Des ateliers de prévention sont désormais organisés dans les maisons de retraite, les centres sociaux et même dans les clubs de loisirs. Des anciens policiers ou des victimes elles-mêmes viennent témoigner, montrant des vidéos de simulations, expliquant les techniques d’approche des escrocs.

Un appel à la solidarité

À Grenoble, une initiative originale a été lancée : le « Pass Livreur », une carte plastifiée que les seniors peuvent demander à leurs proches de leur envoyer s’ils doivent recevoir un colis. Cette carte, visible derrière la vitre, indique : « Je n’ouvre qu’aux livreurs munis d’un badge officiel. Merci de respecter ma sécurité. »

« Ce petit geste change tout », confie Nadia, 76 ans, bénéficiaire du dispositif. « Les livreurs comprennent, et les escrocs, eux, passent leur chemin. »

A retenir

Qu’est-ce qu’un faux livreur ?

Un faux livreur est une personne qui se fait passer pour un employé d’une entreprise de livraison afin d’entrer dans le domicile d’un senior, généralement pour voler des objets de valeur ou extorquer de l’argent. Il utilise souvent un colis fictif ou une erreur de livraison comme prétexte.

Pourquoi les seniors sont-ils particulièrement visés ?

Les seniors sont souvent plus vulnérables en raison de leur isolement, de leur politesse naturelle, ou parfois de difficultés à reconnaître les signes de manipulation. Ils sont aussi plus susceptibles de garder des objets de valeur à domicile, comme des bijoux ou des espèces.

Que faire si l’on est victime d’un faux livreur ?

Il est essentiel de contacter immédiatement les forces de l’ordre, même si l’individu a disparu. Porter plainte permet de constituer un dossier et d’alerter les autorités sur une éventuelle série d’arnaques dans le quartier. Il est également recommandé d’en parler à sa famille ou à un voisin de confiance.

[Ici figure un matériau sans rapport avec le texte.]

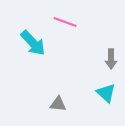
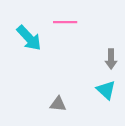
pink line: rotated 20 degrees counterclockwise
cyan arrow: moved 4 px left, 5 px up
cyan triangle: moved 3 px up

Comment vérifier l’identité d’un livreur ?

Exigez de voir une pièce d’identité professionnelle avec photo, logo de l’entreprise et numéro de mission. Utilisez le judas ou une caméra de porte. Si possible, contactez l’entreprise de livraison via le numéro officiel pour confirmer la livraison. Ne laissez jamais entrer un inconnu sans vérification.

Les entreprises de livraison peuvent-elles être tenues responsables ?

En l’état actuel, il est difficile de tenir les entreprises responsables si l’escroc n’est pas un employé réel. Cependant, une pression citoyenne croissante pousse certaines plateformes à renforcer leurs protocoles de sécurité, notamment en matière d’identification des livreurs.

Quel rôle peuvent jouer les voisins ?

Les voisins sont des alliés précieux. En se tenant informés des livraisons attendues, en établissant des systèmes d’alerte ou simplement en étant attentifs aux allées et venues suspectes, ils peuvent contribuer à prévenir les arnaques avant qu’elles ne se produisent.